Search code examples
pythonunicodestring-formatting

How to control padding of Unicode string containing east Asia characters


I got three UTF-8 stings:

hello, world
hello, 世界
hello, 世rld

I only want the first 10 ascii-char-width so that the bracket in one column:

[hello, wor]
[hello, 世 ]
[hello, 世r]

In console:

width('世界')==width('worl')
width('世 ')==width('wor')  #a white space behind '世'

One chinese char is three bytes, but it only 2 ascii chars width when displayed in console:

>>> bytes("hello, 世界", encoding='utf-8')
b'hello, \xe4\xb8\x96\xe7\x95\x8c'

python's format() doesn't help when UTF-8 chars mixed in

>>> for s in ['[{0:<{1}.{1}}]'.format(s, 10) for s in ['hello, world', 'hello, 世界', 'hello, 世rld']]:
...    print(s)
...
[hello, wor]
[hello, 世界 ]
[hello, 世rl]

It's not pretty:

 -----------Songs-----------
|    1: 蝴蝶                  |
|    2: 心之城                 |
|    3: 支持你的爱人              |
|    4: 根生的种子               |
|    5: 鸽子歌(CUCURRUCUCU PALO|
|    6: 林地之间                |
|    7: 蓝光                  |
|    8: 在你眼里                |
|    9: 肖邦离别曲               |
|   10: 西行( 魔戒王者再临主题曲)(INTO |
| X 11: 深陷爱河                |
| X 12: 钟爱大地(THE MO RUN AIR |
| X 13: 时光流逝                |
| X 14: 卡农                  |
| X 15: 舒伯特小夜曲(SERENADE)    |
| X 16: 甜蜜的摇篮曲(Sweet Lullaby|
 ---------------------------

So, I wonder if there is a standard way to do the UTF-8 padding staff?


Solution

  • When trying to line up ASCII text with Chinese in fixed-width font, there is a set of full width versions of the printable ASCII characters.
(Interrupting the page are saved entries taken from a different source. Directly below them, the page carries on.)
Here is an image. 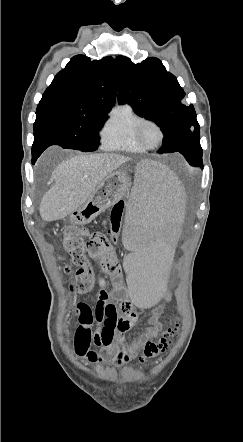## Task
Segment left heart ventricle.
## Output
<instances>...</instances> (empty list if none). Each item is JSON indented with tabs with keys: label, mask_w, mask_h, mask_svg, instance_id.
<instances>
[{
	"label": "left heart ventricle",
	"mask_w": 243,
	"mask_h": 442,
	"mask_svg": "<svg viewBox=\"0 0 243 442\" xmlns=\"http://www.w3.org/2000/svg\"><path fill=\"white\" fill-rule=\"evenodd\" d=\"M141 136L144 142L148 145L157 144L160 138L159 131L153 124H146L142 128Z\"/></svg>",
	"instance_id": "1"
}]
</instances>
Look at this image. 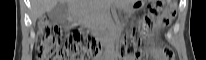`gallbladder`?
I'll use <instances>...</instances> for the list:
<instances>
[{
    "label": "gallbladder",
    "mask_w": 206,
    "mask_h": 60,
    "mask_svg": "<svg viewBox=\"0 0 206 60\" xmlns=\"http://www.w3.org/2000/svg\"><path fill=\"white\" fill-rule=\"evenodd\" d=\"M48 16L56 24H64L67 21L68 8L66 2L58 3L54 8L48 11Z\"/></svg>",
    "instance_id": "bac80fb5"
}]
</instances>
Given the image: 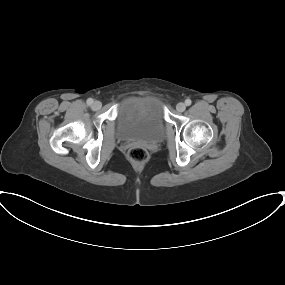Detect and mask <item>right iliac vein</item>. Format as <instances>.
Segmentation results:
<instances>
[{
  "label": "right iliac vein",
  "mask_w": 285,
  "mask_h": 285,
  "mask_svg": "<svg viewBox=\"0 0 285 285\" xmlns=\"http://www.w3.org/2000/svg\"><path fill=\"white\" fill-rule=\"evenodd\" d=\"M92 108L94 110H98L101 108V102L100 101H95L93 104H92Z\"/></svg>",
  "instance_id": "1"
}]
</instances>
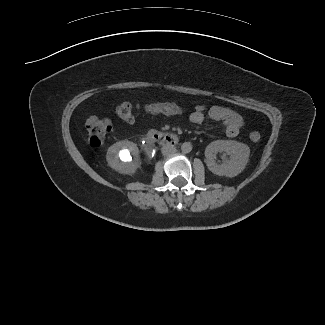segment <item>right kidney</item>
Here are the masks:
<instances>
[{
  "mask_svg": "<svg viewBox=\"0 0 325 325\" xmlns=\"http://www.w3.org/2000/svg\"><path fill=\"white\" fill-rule=\"evenodd\" d=\"M110 167L122 174H133L139 167V149L131 141L123 140L109 147L106 155Z\"/></svg>",
  "mask_w": 325,
  "mask_h": 325,
  "instance_id": "ca27d5eb",
  "label": "right kidney"
}]
</instances>
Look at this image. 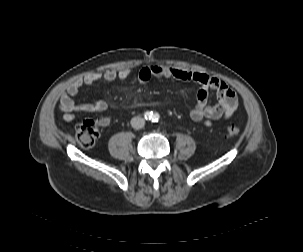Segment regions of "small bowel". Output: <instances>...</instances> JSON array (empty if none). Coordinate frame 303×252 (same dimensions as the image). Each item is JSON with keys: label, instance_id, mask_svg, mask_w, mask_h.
Returning a JSON list of instances; mask_svg holds the SVG:
<instances>
[{"label": "small bowel", "instance_id": "c3829d8e", "mask_svg": "<svg viewBox=\"0 0 303 252\" xmlns=\"http://www.w3.org/2000/svg\"><path fill=\"white\" fill-rule=\"evenodd\" d=\"M133 72L134 69L129 67L119 70L93 72L71 83L60 98L59 109L63 113V120L71 122L79 112H103L108 108L107 102L101 99L93 102L76 103L74 98L79 94L83 86H91L99 81L124 80L130 77ZM152 77L194 81L201 85L189 116L191 120L200 122L205 126H211L219 119L231 117L239 104L236 93L223 80L215 76L190 73L177 67L163 65L143 67L137 71V79L141 83L147 82ZM210 91H213L217 98V102L214 105L208 104ZM97 122L101 127H106L110 124L111 119L109 117H101Z\"/></svg>", "mask_w": 303, "mask_h": 252}]
</instances>
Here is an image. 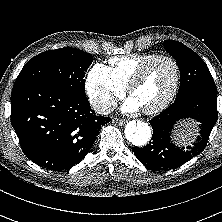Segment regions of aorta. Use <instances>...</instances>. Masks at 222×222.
Listing matches in <instances>:
<instances>
[{
  "label": "aorta",
  "instance_id": "1",
  "mask_svg": "<svg viewBox=\"0 0 222 222\" xmlns=\"http://www.w3.org/2000/svg\"><path fill=\"white\" fill-rule=\"evenodd\" d=\"M151 136L150 126L141 120L128 122L124 129L125 141L135 147L145 146L150 141Z\"/></svg>",
  "mask_w": 222,
  "mask_h": 222
}]
</instances>
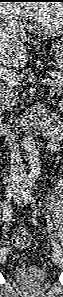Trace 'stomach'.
<instances>
[{
    "label": "stomach",
    "mask_w": 63,
    "mask_h": 297,
    "mask_svg": "<svg viewBox=\"0 0 63 297\" xmlns=\"http://www.w3.org/2000/svg\"><path fill=\"white\" fill-rule=\"evenodd\" d=\"M55 49V60L59 65H62L63 63V47L62 45H57L56 47H54Z\"/></svg>",
    "instance_id": "stomach-1"
}]
</instances>
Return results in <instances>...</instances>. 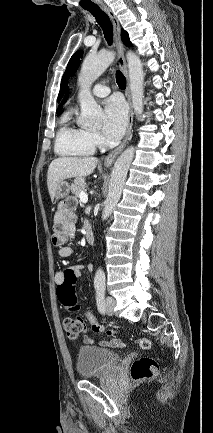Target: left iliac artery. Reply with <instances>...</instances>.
<instances>
[{"label":"left iliac artery","mask_w":213,"mask_h":433,"mask_svg":"<svg viewBox=\"0 0 213 433\" xmlns=\"http://www.w3.org/2000/svg\"><path fill=\"white\" fill-rule=\"evenodd\" d=\"M104 298H105V287H98L96 289V300H97V308L101 314L105 313L104 306Z\"/></svg>","instance_id":"1"}]
</instances>
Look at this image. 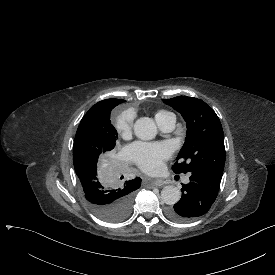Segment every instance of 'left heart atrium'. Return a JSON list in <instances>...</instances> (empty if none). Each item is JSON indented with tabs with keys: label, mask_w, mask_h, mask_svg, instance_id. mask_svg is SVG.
<instances>
[{
	"label": "left heart atrium",
	"mask_w": 275,
	"mask_h": 275,
	"mask_svg": "<svg viewBox=\"0 0 275 275\" xmlns=\"http://www.w3.org/2000/svg\"><path fill=\"white\" fill-rule=\"evenodd\" d=\"M127 157L146 172H155L164 159L170 156V148L166 143H135L126 149Z\"/></svg>",
	"instance_id": "1"
}]
</instances>
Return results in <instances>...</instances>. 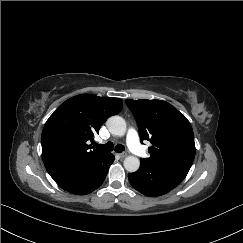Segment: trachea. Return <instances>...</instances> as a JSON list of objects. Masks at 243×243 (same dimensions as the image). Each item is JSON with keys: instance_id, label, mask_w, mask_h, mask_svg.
<instances>
[{"instance_id": "3493384b", "label": "trachea", "mask_w": 243, "mask_h": 243, "mask_svg": "<svg viewBox=\"0 0 243 243\" xmlns=\"http://www.w3.org/2000/svg\"><path fill=\"white\" fill-rule=\"evenodd\" d=\"M94 146H95V148H97V149L105 150V151H113V149H114V150H115L116 152H118V153H121V152L125 149V147H124L123 145H121V144H118V145L114 148V145H113L112 142H108V143H106V144H104V145H101V144H95Z\"/></svg>"}]
</instances>
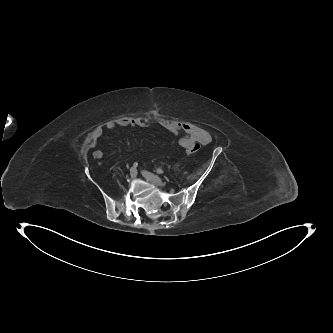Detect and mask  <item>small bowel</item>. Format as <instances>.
<instances>
[{
	"label": "small bowel",
	"instance_id": "obj_1",
	"mask_svg": "<svg viewBox=\"0 0 333 333\" xmlns=\"http://www.w3.org/2000/svg\"><path fill=\"white\" fill-rule=\"evenodd\" d=\"M160 125L163 129L173 135L182 134L178 139L177 144L188 153H191L194 144L207 145L212 141L211 135L206 130L193 123L164 119L160 122ZM117 126L144 128L148 126V122L141 118H121L117 121H109L105 125V127L109 130L114 129ZM102 134V128H96L90 136L88 146L90 148H95ZM92 155L95 159L103 158V152L101 150H94Z\"/></svg>",
	"mask_w": 333,
	"mask_h": 333
}]
</instances>
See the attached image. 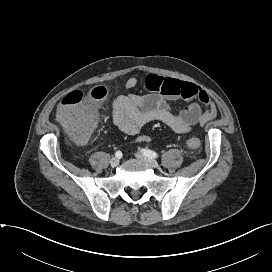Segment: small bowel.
<instances>
[{
	"instance_id": "1",
	"label": "small bowel",
	"mask_w": 272,
	"mask_h": 272,
	"mask_svg": "<svg viewBox=\"0 0 272 272\" xmlns=\"http://www.w3.org/2000/svg\"><path fill=\"white\" fill-rule=\"evenodd\" d=\"M138 83V77L128 78L125 82L126 93L113 102V122L125 134L135 135L143 126L153 121L162 122L176 133L183 134L188 133L196 124L204 125L217 116L213 100L193 83L149 74L145 77L144 84L150 93H130ZM175 100H184L188 104L183 109L174 111L169 102ZM139 141L147 142L149 137L141 136Z\"/></svg>"
}]
</instances>
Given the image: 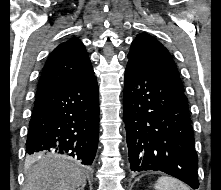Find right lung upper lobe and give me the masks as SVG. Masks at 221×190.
Instances as JSON below:
<instances>
[{
  "label": "right lung upper lobe",
  "mask_w": 221,
  "mask_h": 190,
  "mask_svg": "<svg viewBox=\"0 0 221 190\" xmlns=\"http://www.w3.org/2000/svg\"><path fill=\"white\" fill-rule=\"evenodd\" d=\"M93 68L83 43L72 38L50 54L39 79L36 96L89 77Z\"/></svg>",
  "instance_id": "1"
}]
</instances>
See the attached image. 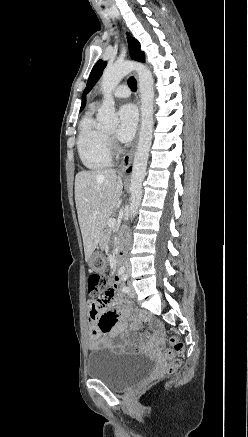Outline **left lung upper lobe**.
I'll use <instances>...</instances> for the list:
<instances>
[{
    "label": "left lung upper lobe",
    "mask_w": 248,
    "mask_h": 437,
    "mask_svg": "<svg viewBox=\"0 0 248 437\" xmlns=\"http://www.w3.org/2000/svg\"><path fill=\"white\" fill-rule=\"evenodd\" d=\"M128 45H129V51H130V55L134 60L140 61V62H144L145 61V55L144 52H142L140 50V44L139 42L133 38V37H128ZM106 62L99 60L93 67L88 82H87V86L83 92V96H85L91 89L92 87L95 85V83L98 81V79L100 78V76L102 75V72L106 66Z\"/></svg>",
    "instance_id": "5c2ea615"
}]
</instances>
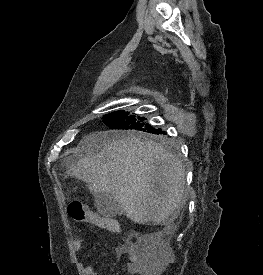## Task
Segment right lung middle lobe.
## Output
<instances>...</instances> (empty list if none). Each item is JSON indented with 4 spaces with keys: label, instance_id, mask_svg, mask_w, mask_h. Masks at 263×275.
Wrapping results in <instances>:
<instances>
[{
    "label": "right lung middle lobe",
    "instance_id": "dd1d6c3e",
    "mask_svg": "<svg viewBox=\"0 0 263 275\" xmlns=\"http://www.w3.org/2000/svg\"><path fill=\"white\" fill-rule=\"evenodd\" d=\"M103 122L111 129L131 130L144 140L170 143L171 140L161 129H157L144 122V117L138 119L135 115L129 116L128 112L116 111L103 117Z\"/></svg>",
    "mask_w": 263,
    "mask_h": 275
}]
</instances>
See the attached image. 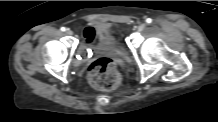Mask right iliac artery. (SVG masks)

Below I made a translation table of ASCII to full width version:

    # coding: utf8
    
    # full width versions (SPACE is non-contiguous with ! through ~)
    SPACE = '\N{IDEOGRAPHIC SPACE}'
    EXCLA = '\N{FULLWIDTH EXCLAMATION MARK}'
    TILDE = '\N{FULLWIDTH TILDE}'
    
    # strings of ASCII and full-width characters (same order)
    west = ''.join(chr(i) for i in range(ord(' '),ord('~')))
    east = SPACE + ''.join(chr(i) for i in range(ord(EXCLA),ord(TILDE)))
    
    # build the translation table
    full = str.maketrans(west,east)
    
    data = '''\
    蝴蝶(A song)
    心之城(Another song)
    支持你的爱人(Yet another song)
    根生的种子
    鸽子歌(Cucurrucucu palo whatever)
    林地之间
    蓝光
    在你眼里
    肖邦离别曲
    西行(魔戒王者再临主题曲)(Into something)
    深陷爱河
    钟爱大地
    时光流逝
    卡农
    舒伯特小夜曲(SERENADE)
    甜蜜的摇篮曲(Sweet Lullaby)
    '''
    
    # Replace the ASCII characters with full width, and create a song list.
    data = data.translate(full).rstrip().split('\n')
    
    # translate each printable line.
    print(' ----------Songs-----------'.translate(full))
    for i,song in enumerate(data):
        line = '|{:4}: {:20.20}|'.format(i+1,song)
        print(line.translate(full))
    print(' --------------------------'.translate(full))
    

    Output

     ----------Songs-----------
    |   1: 蝴蝶(A song)          |
    |   2: 心之城(Another song)   |
    |   3: 支持你的爱人(Yet another s|
    |   4: 根生的种子               |
    |   5: 鸽子歌(Cucurrucucu palo|
    |   6: 林地之间                |
    |   7: 蓝光                  |
    |   8: 在你眼里                |
    |   9: 肖邦离别曲               |
    |  10: 西行(魔戒王者再临主题曲)(Into s|
    |  11: 深陷爱河                |
    |  12: 钟爱大地                |
    |  13: 时光流逝                |
    |  14: 卡农                  |
    |  15: 舒伯特小夜曲(SERENADE)    |
    |  16: 甜蜜的摇篮曲(Sweet Lullaby|
     --------------------------
    

    It's not overly pretty, but it lines up.